The scene where the two main characters make 'love' was altered because someone felt that seeing a man give a woman oral sex made people 'uncomfortable', but the scenes in which people are murdered by having their heads blown off remained intact and unaltered... [Society] wants to shame women and put them down for enjoying sex, especially when (gasp) the man isn't getting off as well... Accept that women are sexual beings, accept that some men like pleasuring women. Accept that women don't just have to be fucked and say thank you. We are allowed and entitled to enjoy ourselves. It's time we put our foot down."

==Music==
The official soundtrack album was released digitally on Feb 11, 2014, by Psychedelic Records. The soundtrack album featured 14 songs of score music composed by Christophe Beck and Deadmono.

| No. | Title | Artist | Length |
|---|---|---|---|
| 1. | "Charlie Countryman" | Christophe Beck and Deadmono | 2:07 |
| 2. | "What Makes a Life" | Christophe Beck and Deadmono | 2:09 |
| 3. | "Stealing the Funny Hat" | Christophe Beck and Deadmono | 2:11 |
| 4. | "I Promise" | Christophe Beck and Deadmono | 2:18 |
| 5. | "Victor Ibanescu" | Christophe Beck and Deadmono | 1:23 |
| 6. | "Bucharest Taxi Ride" | Christophe Beck and Deadmono | 2:22 |
| 7. | "Puppy Feet Girl" | Christophe Beck and Deadmono | 2:02 |
| 8. | "Nigel" | Christophe Beck and Deadmono | 1:51 |
| 9. | "Walking with Gabi" | Christophe Beck and Deadmono | 3:48 |
| 10. | "Find Me Tomorrow" | Christophe Beck and Deadmono | 3:20 |
| 11. | "Gabi's Story" | Christophe Beck and Deadmono | 2:18 |
| 12. | "Videotape" | Christophe Beck and Deadmono | 3:28 |
| 13. | "The Pearl and the Oyster" | Christophe Beck and Deadmono | 4:38 |
| 14. | "The End" | Christophe Beck and Deadmono | 6:24 |

==Reception==
Charlie Countryman received negative reviews from critics. Review aggregator website Rotten Tomatoes reports a 27% approval rating, based on 66 reviews with an average rating of 3.93/10; the site's consensus reads: "Shia LaBeouf clearly relishes his role in Charlie Countryman, but his efforts can't salvage the movie's shallow script and overstuffed direction." Metacritic, which assigns a normalized score, rated it 31/100 based on 20 reviews.

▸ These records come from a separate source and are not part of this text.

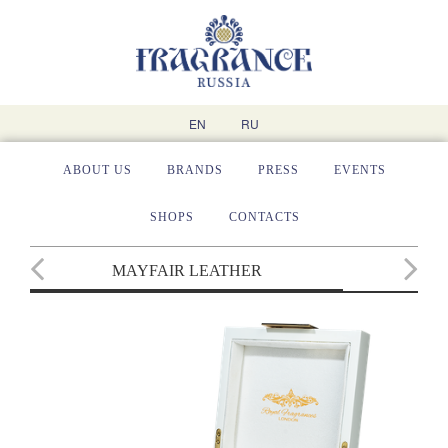
EN
RU
ABOUT US
BRANDS
PRESS
EVENTS
SHOPS
CONTACTS
MAYFAIR LEATHER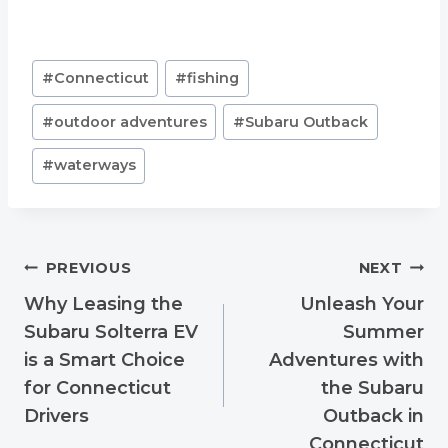
Post
#
Connecticut
#
fishing
Tags:
#
outdoor adventures
#
Subaru Outback
#
waterways
Post
PREVIOUS
NEXT
navigation
Why Leasing the
Unleash Your
Subaru Solterra EV
Summer
is a Smart Choice
Adventures with
for Connecticut
the Subaru
Drivers
Outback in
Connecticut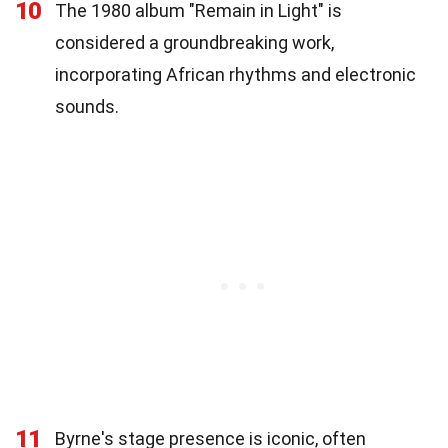
10
The 1980 album "Remain in Light" is
considered a groundbreaking work,
incorporating African rhythms and electronic
sounds.
11
Byrne's stage presence is iconic, often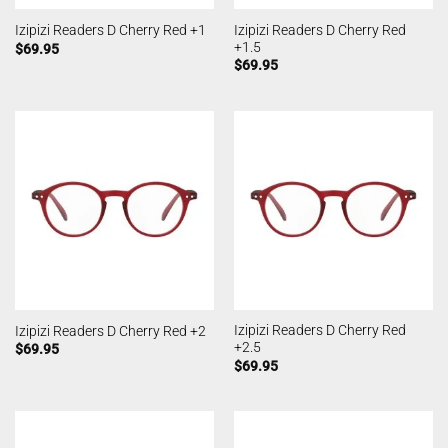
Izipizi Readers D Cherry Red
Izipizi Readers D Cherry Red +1
+1.5
$
69.95
$
69.95
Izipizi Readers D Cherry Red
Izipizi Readers D Cherry Red +2
+2.5
$
69.95
$
69.95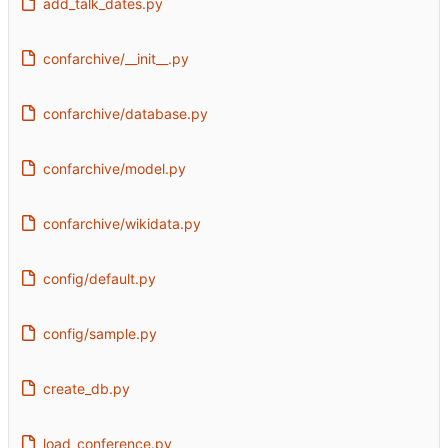
add_talk_dates.py
confarchive/__init__.py
confarchive/database.py
confarchive/model.py
confarchive/wikidata.py
config/default.py
config/sample.py
create_db.py
load_conference.py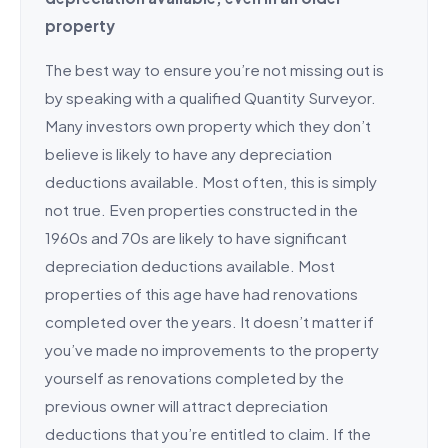
property
The best way to ensure you’re not missing out is
by speaking with a qualified Quantity Surveyor.
Many investors own property which they don’t
believe is likely to have any depreciation
deductions available. Most often, this is simply
not true. Even properties constructed in the
1960s and 70s are likely to have significant
depreciation deductions available. Most
properties of this age have had renovations
completed over the years. It doesn’t matter if
you’ve made no improvements to the property
yourself as renovations completed by the
previous owner will attract depreciation
deductions that you’re entitled to claim. If the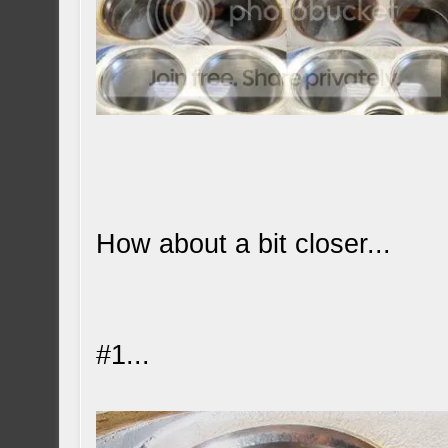
How about a bit closer...
#1...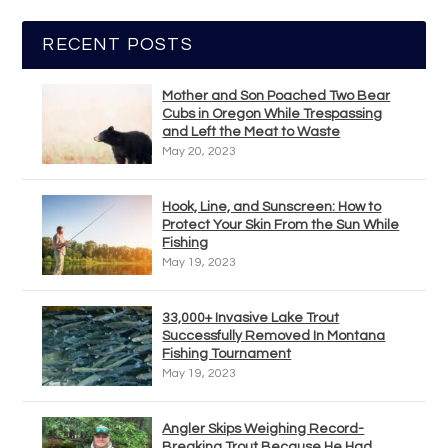
RECENT POSTS
Mother and Son Poached Two Bear
Cubs in Oregon While Trespassing
and Left the Meat to Waste
May 20, 2023
Hook, Line, and Sunscreen: How to
Protect Your Skin From the Sun While
Fishing
May 19, 2023
33,000+ Invasive Lake Trout
Successfully Removed In Montana
Fishing Tournament
May 19, 2023
Angler Skips Weighing Record-
Breaking Trout Because He Had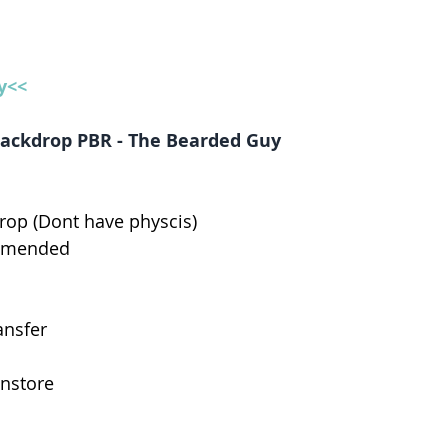
y<<
Backdrop PBR - The Bearded Guy
rop (Dont have physcis)
comended
ansfer
instore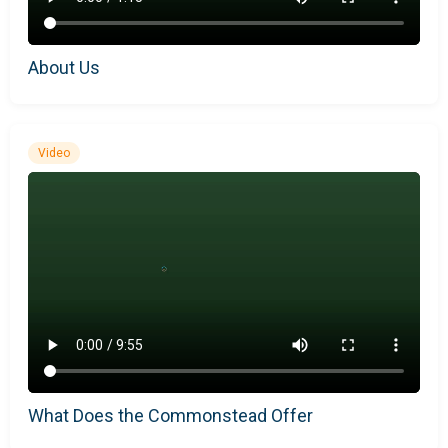
About Us
Video
What Does the Commonstead Offer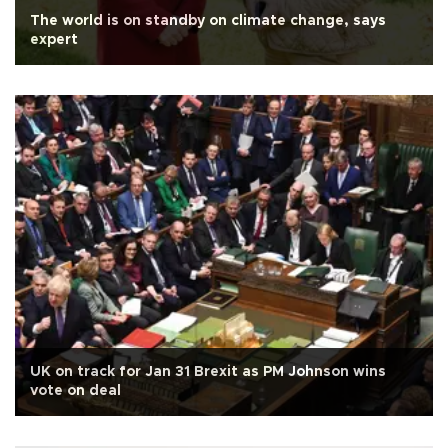
The world is on standby on climate change, says
expert
UK on track for Jan 31 Brexit as PM Johnson wins
vote on deal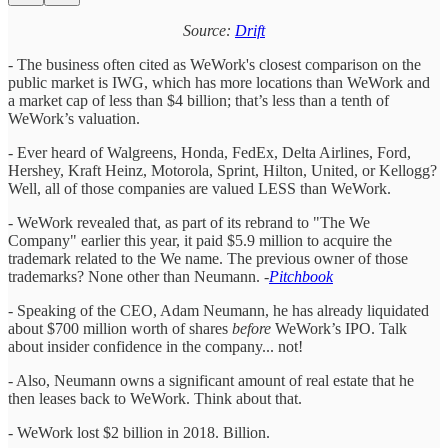
Source:
Drift
- The business often cited as WeWork's closest comparison on the
public market is IWG, which has more locations than WeWork and
a market cap of less than $4 billion; that’s less than a tenth of
WeWork’s valuation.
- Ever heard of Walgreens, Honda, FedEx, Delta Airlines, Ford,
Hershey, Kraft Heinz, Motorola, Sprint, Hilton, United, or Kellogg?
Well, all of those companies are valued LESS than WeWork.
- WeWork revealed that, as part of its rebrand to "The We
Company" earlier this year, it paid $5.9 million to acquire the
trademark related to the We name. The previous owner of those
trademarks? None other than Neumann. -
Pitchbook
- Speaking of the CEO, Adam Neumann, he has already liquidated
about $700 million worth of shares
before
WeWork’s IPO. Talk
about insider confidence in the company... not!
- Also, Neumann owns a significant amount of real estate that he
then leases back to WeWork. Think about that.
- WeWork lost $2 billion in 2018. Billion.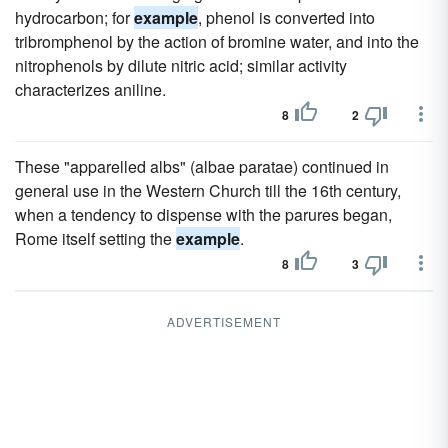
hydrocarbon; for
example
, phenol is converted into
tribromphenol by the action of bromine water, and into the
nitrophenols by dilute nitric acid; similar activity
characterizes aniline.
8
2
These "apparelled albs" (albae paratae) continued in
general use in the Western Church till the 16th century,
when a tendency to dispense with the parures began,
Rome itself setting the
example
.
8
3
ADVERTISEMENT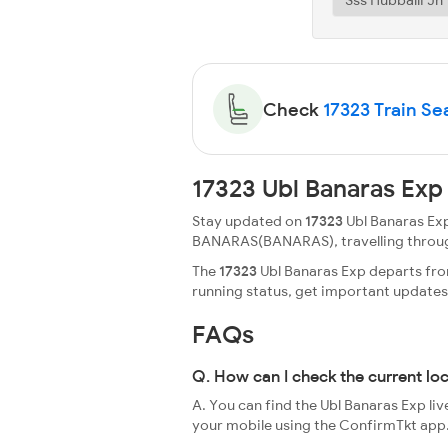
Check
17323 Train Sea
17323 Ubl Banaras Exp
Stay updated on
17323
Ubl Banaras Exp
BANARAS(BANARAS), travelling through a 
The
17323
Ubl Banaras Exp departs from
running status, get important update
FAQs
Q. How can I check the current lo
A. You can find the Ubl Banaras Exp liv
your mobile using the ConfirmTkt app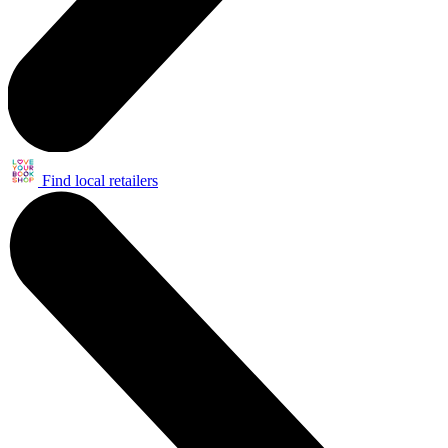
Find local retailers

John Anderson of Variety called it "a profoundly unnecessary film" with "strained attempts at magic realism". Justin Lowe of The Hollywood Reporter describe it as "an atmospheric feature that sets out to tackle big questions of love and destiny." Stephen Holden of The New York Times wrote, "this catastrophe of a movie zigzags drunkenly between action-adventure and surreal comedy with some magical realism slopped over it like ketchup." Robert Abele of the Los Angeles Times wrote, "Pulpy dross of surpassing dumbness, Charlie Countryman takes the blender approach to mixing dark adventure, doofus comedy and pie-eyed romance, but forgets to put the lid on when pulsed." Damon Wise of Empire gave a positive review, stating "Bond's use of music is excellent and his vision of eastern Europe both hellish and magical."